9. The tool as claimed in claim 8 wherein said guidance bushing includes a first cavity having an aperture that corresponds to said first aperture in said first handle portion.

10. The tool as claimed in claim 9 wherein said guidance bushing further includes a second cavity having apertures that correspond to said second aperture in said second handle portion.

11. A tool having at least one handle comprising:

a first handle portion having:

a base disposed proximate a first end of said first handle portion;

a first, second, and at least a third support extending outward from said base such that said first and said second supports extend outward further than said third support;

a first and a second aperture disposed proximate a distal end of said first and said second supports, respectively;

a cavity disposed within said base having at least one opening disposed between said first, said second, and said third supports; and

a biased tab disposed within said cavity such that at least a portion of said biased tab extends through said opening in said cavity when said tool is not in an intermediary position;

a second handle portion having:

a third aperture disposed a spaced distance from a first end of said second handle portion;

a notch region disposed proximate said first end of said second handle portion; and

at least one bevel region disposed proximate said first end of said second handle portion beneath said notch region; and

a pivot adapted to be disposed through said first, said second, and said apertures whereby as said handle is extended from a collapsed position into an extended position, said bevel region at least partially depresses said biased tab within said cavity and whereby when said handle is in said extended position, said bevel region releases said biased tab and said biased tab is biased out of said cavity through said opening in said cavity and engages said notch region such that said first end of said second handle portion is disposed between said biased tab and said first, said second, and said third supports to form a rigid structure.

12. The tool as claimed in claim 11 wherein said biased tab includes a spring.

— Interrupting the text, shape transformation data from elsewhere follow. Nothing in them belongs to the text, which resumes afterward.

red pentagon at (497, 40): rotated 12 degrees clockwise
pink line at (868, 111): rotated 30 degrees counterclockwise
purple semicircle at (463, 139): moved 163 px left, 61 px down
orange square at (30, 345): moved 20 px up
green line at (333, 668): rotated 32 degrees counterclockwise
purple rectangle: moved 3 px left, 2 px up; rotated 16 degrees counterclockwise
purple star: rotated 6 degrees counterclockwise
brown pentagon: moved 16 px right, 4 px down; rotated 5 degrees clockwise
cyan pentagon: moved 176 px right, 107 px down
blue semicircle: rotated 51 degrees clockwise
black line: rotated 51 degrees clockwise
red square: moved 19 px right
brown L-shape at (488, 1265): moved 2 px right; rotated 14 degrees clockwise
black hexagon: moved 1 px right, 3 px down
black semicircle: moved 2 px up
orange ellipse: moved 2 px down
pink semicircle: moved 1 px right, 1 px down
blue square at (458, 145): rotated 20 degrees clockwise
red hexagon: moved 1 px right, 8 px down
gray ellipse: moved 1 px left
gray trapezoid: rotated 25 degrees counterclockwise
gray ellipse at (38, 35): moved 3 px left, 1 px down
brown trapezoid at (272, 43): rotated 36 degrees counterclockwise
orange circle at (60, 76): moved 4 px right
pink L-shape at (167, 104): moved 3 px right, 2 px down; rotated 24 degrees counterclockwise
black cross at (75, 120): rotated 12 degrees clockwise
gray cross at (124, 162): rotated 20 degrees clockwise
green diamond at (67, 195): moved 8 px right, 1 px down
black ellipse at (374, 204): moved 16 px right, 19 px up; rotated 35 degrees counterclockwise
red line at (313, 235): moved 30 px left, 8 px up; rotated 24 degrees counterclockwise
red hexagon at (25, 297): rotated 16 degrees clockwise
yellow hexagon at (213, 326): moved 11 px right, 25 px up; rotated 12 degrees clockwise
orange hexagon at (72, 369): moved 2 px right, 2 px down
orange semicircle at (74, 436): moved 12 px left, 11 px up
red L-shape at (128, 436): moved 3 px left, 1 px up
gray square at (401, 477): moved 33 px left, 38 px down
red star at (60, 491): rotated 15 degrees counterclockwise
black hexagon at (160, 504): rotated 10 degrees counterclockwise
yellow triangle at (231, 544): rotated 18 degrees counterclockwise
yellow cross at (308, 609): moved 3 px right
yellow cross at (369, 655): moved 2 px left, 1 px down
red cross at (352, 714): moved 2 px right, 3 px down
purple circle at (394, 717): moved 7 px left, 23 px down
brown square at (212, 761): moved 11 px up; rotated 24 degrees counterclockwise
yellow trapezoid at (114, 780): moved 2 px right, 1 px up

13. The tool as claimed in claim 11 wherein said biased tab moves substantially parallel to a longitudinal axis of said first handle portion.

14. The tool as claimed in claim 11 wherein said tab includes a lanyard.

15. The tool as claimed in claim 11 wherein said notch region includes an open top.

16. The tool as claimed in claim 11 wherein said notch region includes a groove or channel.

17. The tool as claimed in claim 11 wherein said tool is a pry bar.

18. The tool as claimed in claim 11 wherein said tool is a hammer.

19. The tool as claimed in claim 11 wherein said tool is a shovel.

20. The tool as claimed in claim 11 wherein said pivot includes a pin having a first and a second head.